Interview mit den Regisseuren von »Il ritorno d'Ulisse in patria«

Saison 2022/2023 |

Im Interview erklären Sergio Morabito und Jossi Wieler ihre Bühneninterpretation des antiken Stoffs, die menschliche Fragilität und Widersprüche.

Die Odyssee ist Teil des Mythenschatzes der Menschheit. Inwieweit liest man als Regieteam diesen Mythos zusammen mit dem, was Monteverdi und sein Librettist Badoaro in Il ritorno d’Ulisse in patria geschaffen haben?

SERGIO MORABITO Mythos ist kein ungebrochen positiver Begriff. Wir leben nach wie vor in mythischen Zeiten, in denen unsere menschliche Zerbrechlichkeit irrationalen Mächten und Gewalten ausgesetzt ist. Mythen auf unsere heutigen Erfahrungen hin transparent zu machen, verstehen wir als zentrales Movens unserer Theaterarbeit. Nicht anders als die antiken Tragiker, die allgemein bekannte mythische Erzählzusammenhänge auf die Bühne brachten, um sie zu de-sakralisieren und auf die eigene Gegenwart und deren Nöte und Konflikte transparent zu machen. Es geht also darum, in den kulturell tradierten Mythen unsere Ängste, Nöte, Schmerzen, Hoffnungen zu reflektieren.

 

JOSSI WIELER Monteverdi und Badoaro wählen für diese Oper bereits eine ganz eigene Perspektive auf das überlieferte Heldenepos, die unsere Aufmerksamkeit auf die menschliche Zerbrechlichkeit lenkt. Der der Handlung vorangestellte Prolog leitet eine Handlung ein, in der alle Charaktere – seien sie nun Menschen oder Götter – brüchig und mit großen Fragezeichen versehen sind.
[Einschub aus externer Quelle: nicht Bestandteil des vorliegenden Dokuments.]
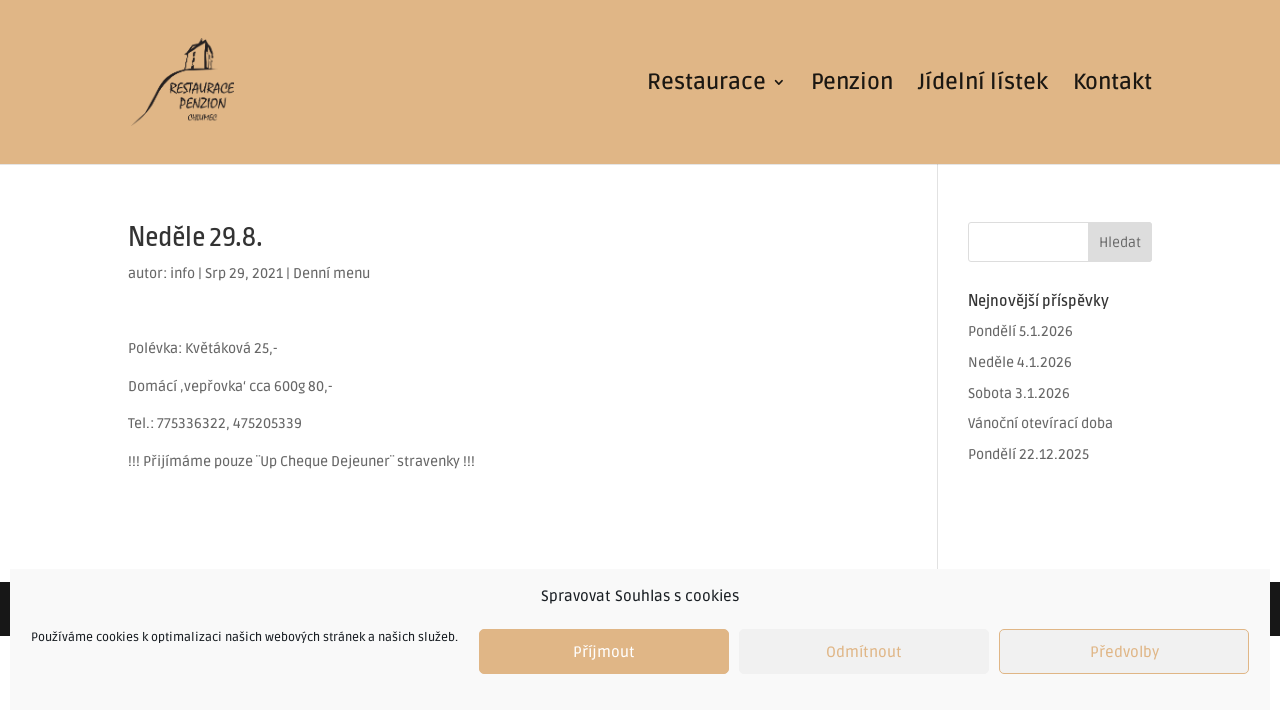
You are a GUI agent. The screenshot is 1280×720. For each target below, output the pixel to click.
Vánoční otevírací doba (1040, 423)
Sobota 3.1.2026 (1019, 393)
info (182, 273)
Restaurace (706, 85)
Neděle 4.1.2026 (1020, 362)
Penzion (852, 85)
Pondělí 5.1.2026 (1020, 331)
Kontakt (1112, 85)
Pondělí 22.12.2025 (1028, 454)
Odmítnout (864, 652)
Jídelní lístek (983, 85)
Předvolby (1124, 652)
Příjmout (604, 652)
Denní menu (331, 273)
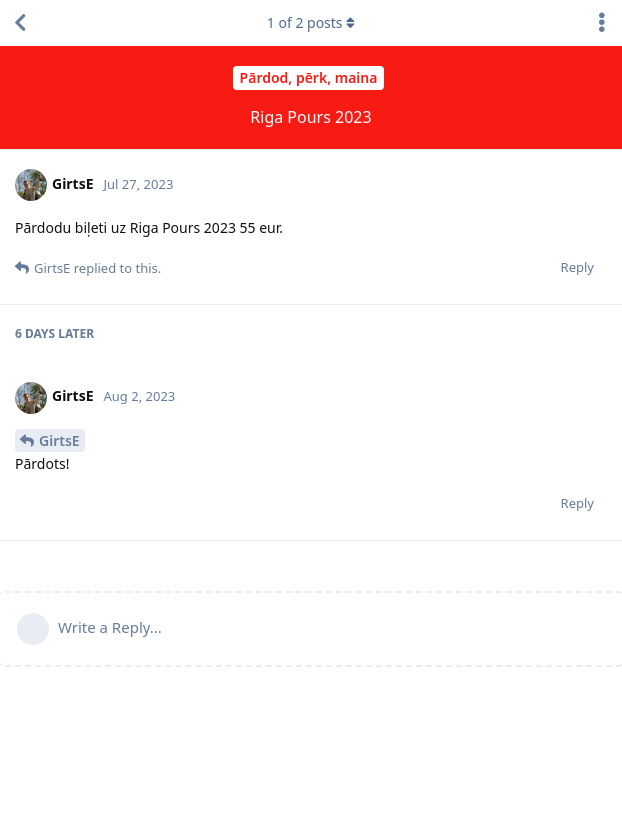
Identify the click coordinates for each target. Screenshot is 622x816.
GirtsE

Natürlich behält man bei der Arbeit die Homer’sche Erzählung im Hinterkopf, das geht gar nicht anders, aber entscheidend ist, dass diese in der Oper nicht einfach nacherzählt, sondern auf ihre Widersprüche und ihr Schmerzpotenzial hin abgeklopft wird. Wir dürfen nicht den Fehler begehen, das uns bekannte mythische Geschehen vom bekannten Ergebnis, also sozusagen »von hinten aus« zu verstehen, sondern wir müssen die ständigen Risse und Brüche in der vermeintlichen Kontinuität dieses Geschehens registrieren.
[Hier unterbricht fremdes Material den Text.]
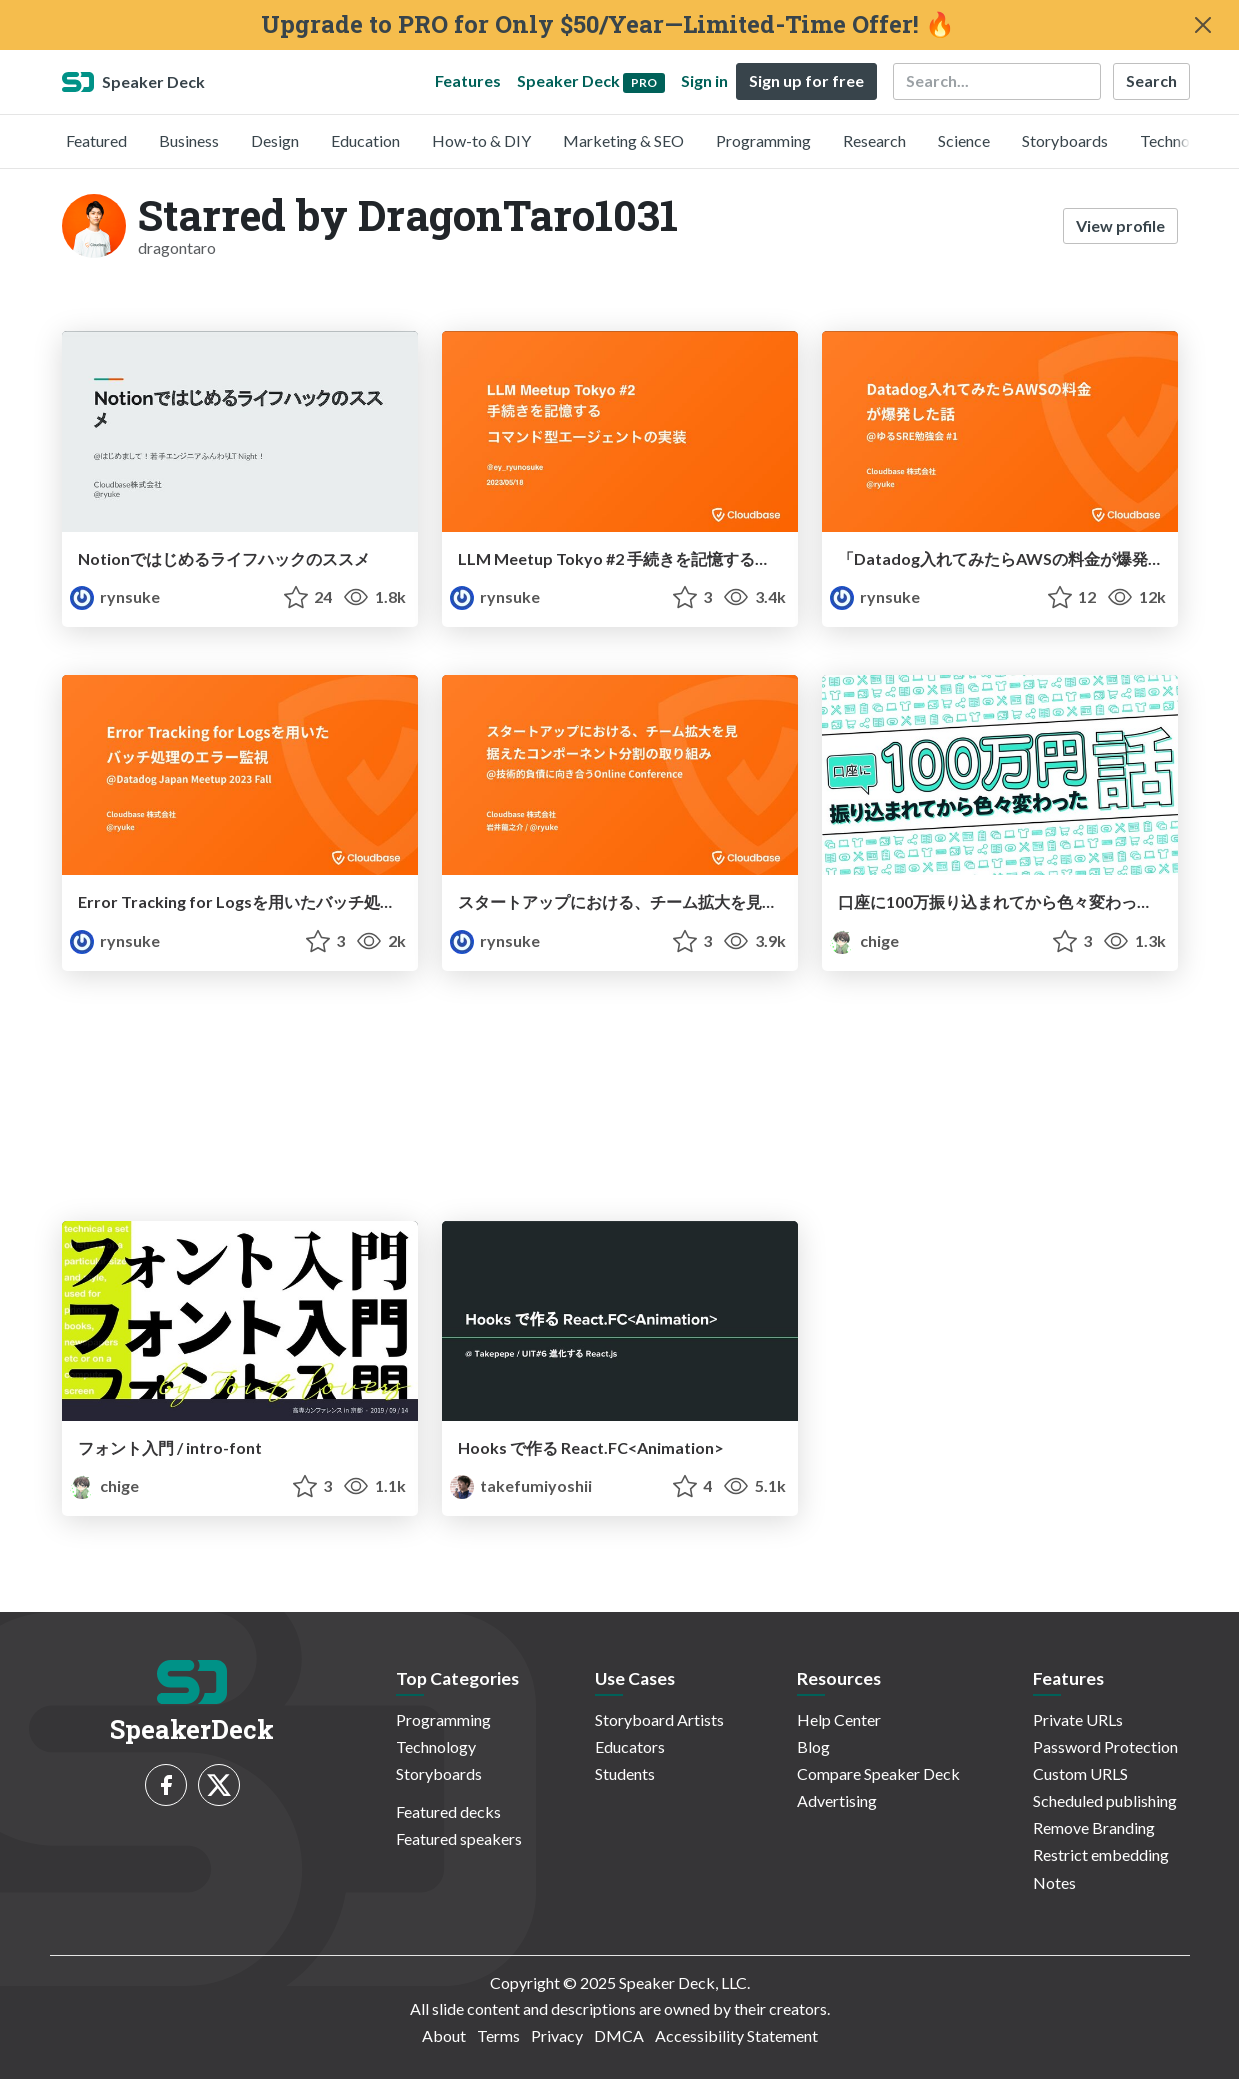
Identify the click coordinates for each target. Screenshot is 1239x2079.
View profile (1120, 225)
Die Oper heißt: Il ritorno d’Ulisse in patria – auf dem Wort »ritorno« scheint ein besonderer Fokus zu liegen. Warum dieser komplexe Titel, warum nicht nur »Ulisse«?

JW Es ist schon sehr auffallend: Da wird eine gar nicht so kurze Oper geschrieben, in der es um nichts anderes geht als um den Moment der Rückkehr der Titelfigur und ihrer Wiederbegegnung mit der Gattin Penelope. Nicht die vergangenen 20 Jahre, die sein überliefertes Heldentum begründet haben, sind das Thema, sondern ausschließlich der allerletzte innere Schritt, den er noch gehen muss, nachdem er äußerlich bereits zu Beginn in seiner Heimat angekommen ist. Wer ist Ulisse an diesem Punkt seines Lebens? In den 20 Jahren seiner Abwesenheit – zehn Jahre Krieg, zehn Jahre Irrfahrt – hat er sich nicht nur altersmäßig verändert, sondern auch durch das, was er getan, geleistet und verbrochen hat. Seine Irrfahrt, aber auch sein Nichterkennen der Heimat am Beginn der Oper ist in einem existenziellen Sinn zu verstehen. Physisch mag er in Ithaka gelandet sein, aber sein Selbst ist ihm fremd und unbegreiflich geworden. Die Heimat ist gewissermaßen der Spiegel, in der er die Differenz zu sich selber wahrnimmt. Darum zögert er etwa nach seiner Begegnung mit seinem Sohn Telemaco, mit ihm gemeinsam Penelope aufzusuchen, was die humanste und naheliegendste Reaktion wäre. Ein Psychologe würde hier wohl von Schuldgefühlen sprechen, die ihn davon abhalten.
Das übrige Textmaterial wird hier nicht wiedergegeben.